Date of this Version
Great Plains Quarterly Vol. 25, No. 2, Spring 2005, pp. 130-31.
Not even ghost towns are exempt from progress. In New Mexico, some ghost towns are disappearing into the earth or being subsumed by ranches, while others are reincarnating themselves into outright tourist attractions. Accordingly, books about them are morphing from travel guides that tell us what we'll see, to coffee tables that show us what we missed. Ghost Towns Alive by Linda Harris is one of the former, but its artistic photos and clever, sensitive writing nod to the latter.

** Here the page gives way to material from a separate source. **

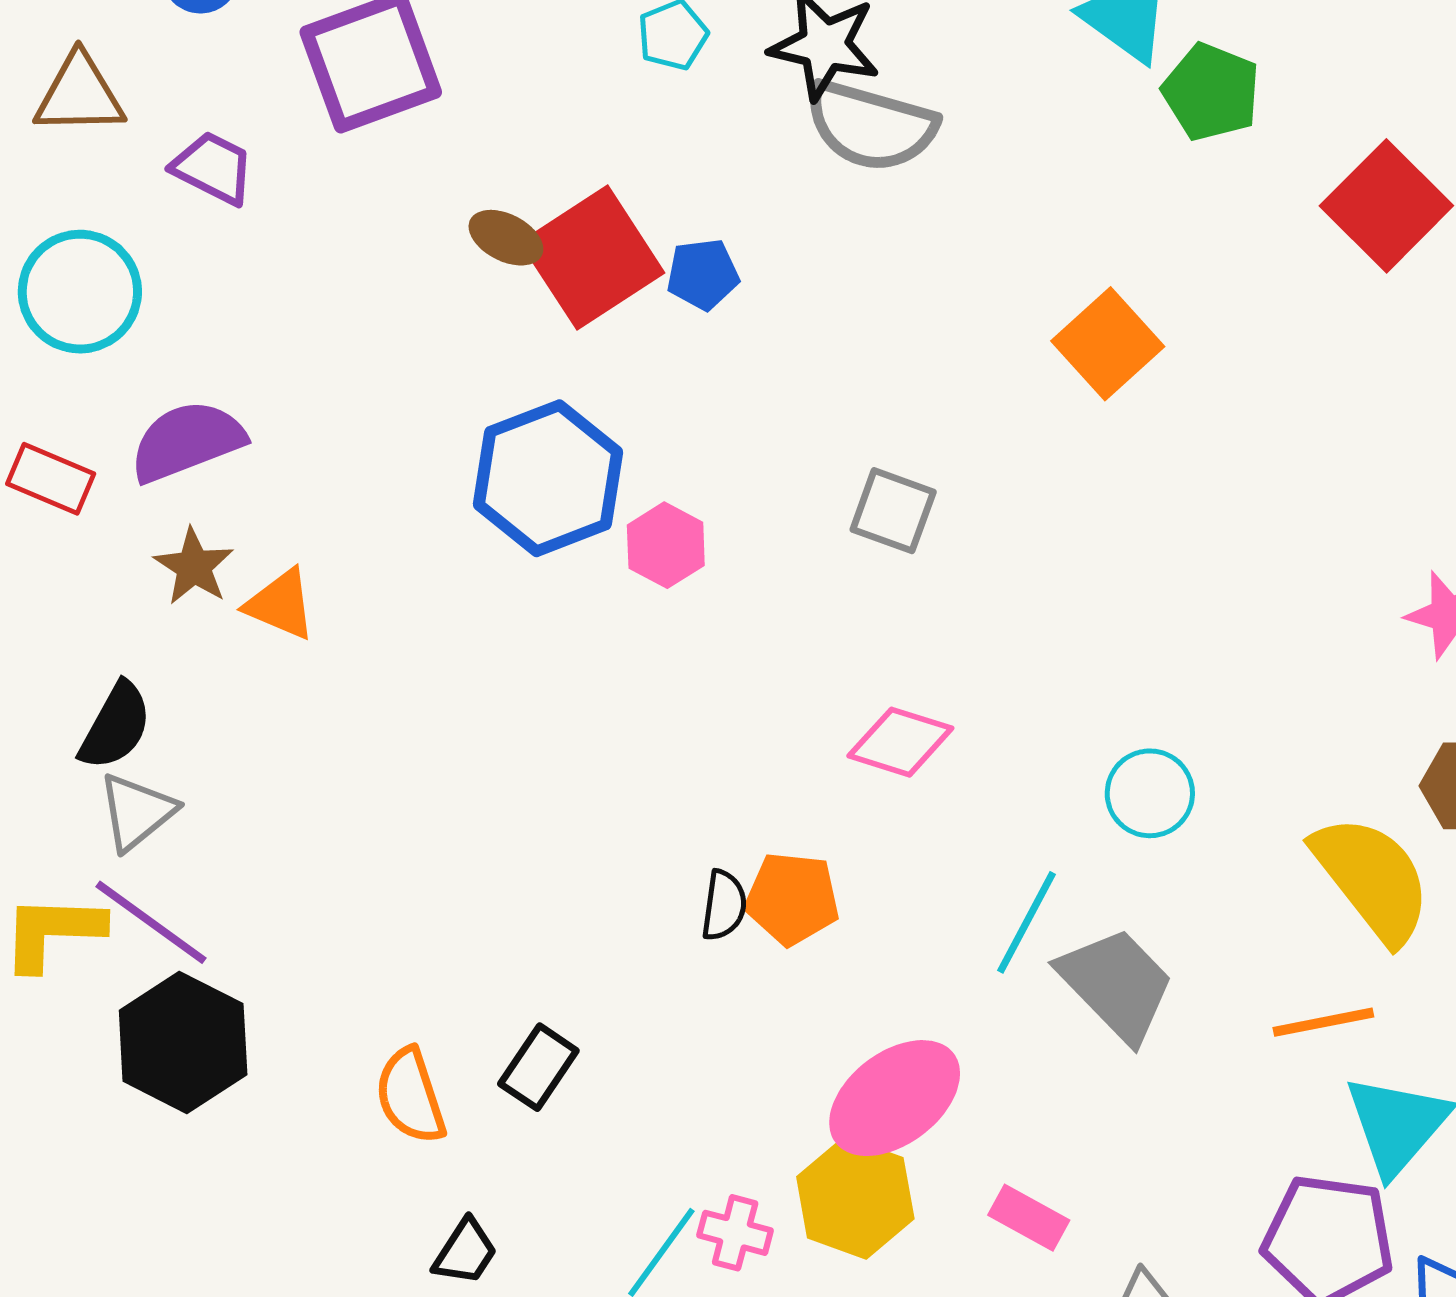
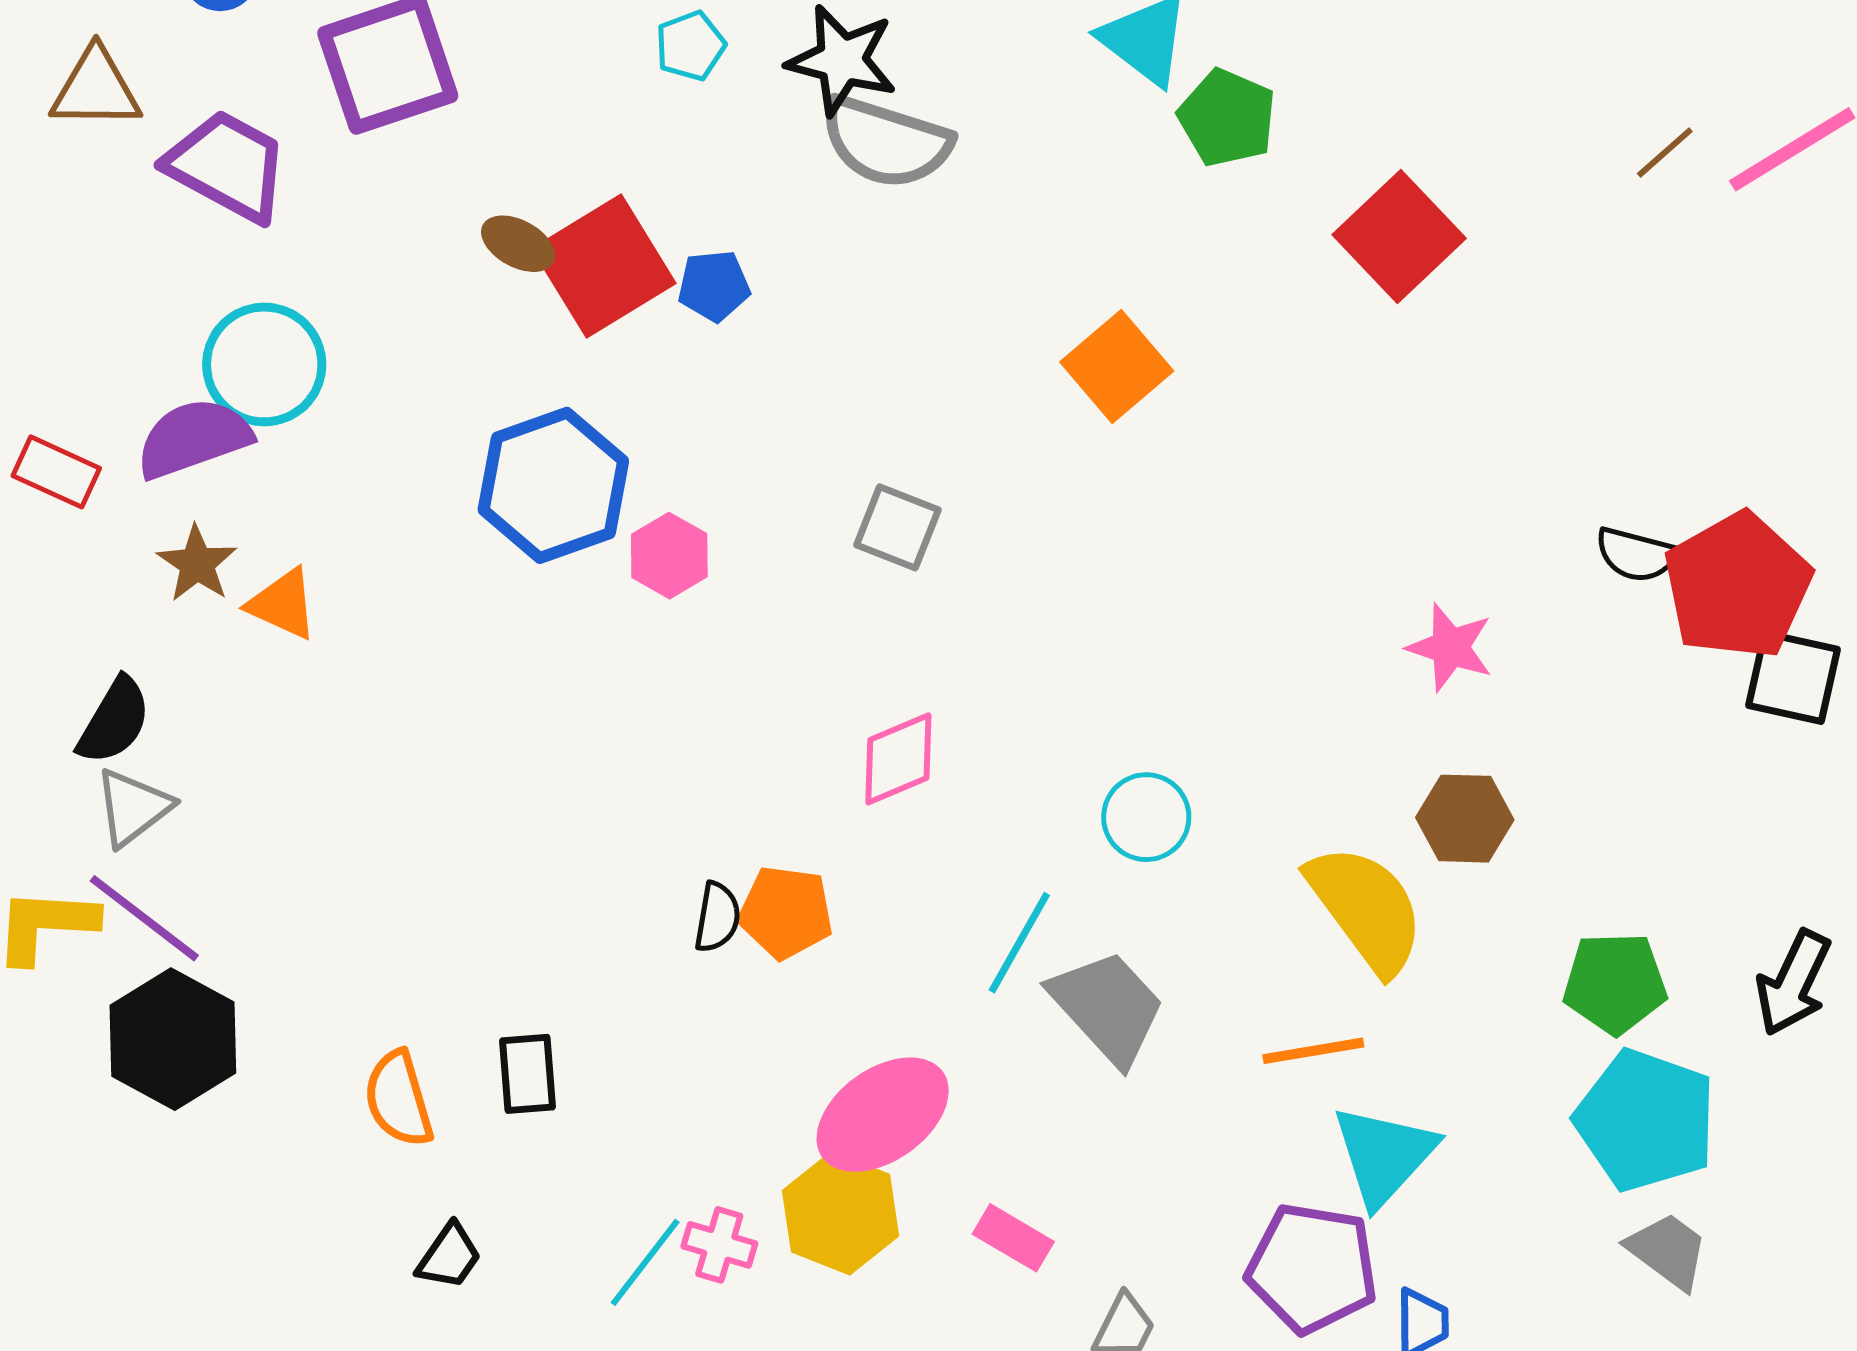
purple trapezoid: (213, 168) -> (227, 166), size x1.5
cyan circle: (80, 292) -> (264, 364), moved
pink diamond: (900, 742) -> (898, 759), turned -42
black rectangle: (538, 1067) -> (527, 1074), turned -40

Harris offers her definition of "ghost town" as a place founded for a purpose, later to decline. By adding "accessible and visually interesting," Harris narrows her selection to sixty-eight diverse towns and two forts. Some, like Madrid just south of Santa Fe, are rebounding with such vigor they should forfeit their right to be included. Others, like Casa Salazar northwest of Albuquerque, are so forlorn that they belie the book's title. Harris has organized the towns into eleven chapters based on location and, by extension, shared history. Of interest to eastern Plains g-towners will be chapters two and three, covering those places kept alive by the Santa Fe Trail and, later, the symbiotic economies of mining and railroading, as well as chapter six, a hodge-podge of sites between Interstate 40 and U.S. 380.
Concise but compelling essays impart the history of each town, while anecdotes illuminate the human histories that exist (ed.) there. In Johnson's Mesa, a town in far northeastern New Mexico, for example, Harris tells of the special ring system that residents used on their telephones to alert other townspeople whether a call was public or private. Harris's gift for description is evident throughout; she summarily depicts the big nothing of south-central New Mexico by stating, "In a place where a curve in the road counts as a landmark, the sky bears the responsibility for the scenery." Though such evocations occasionally trespass, there is warmth behind the words. Regrettably, some of the first-person accounts of Harris's visits to these sites overwhelm the narrative, leaving the reader with more to remember about the weather on the day of her visit than the town itself.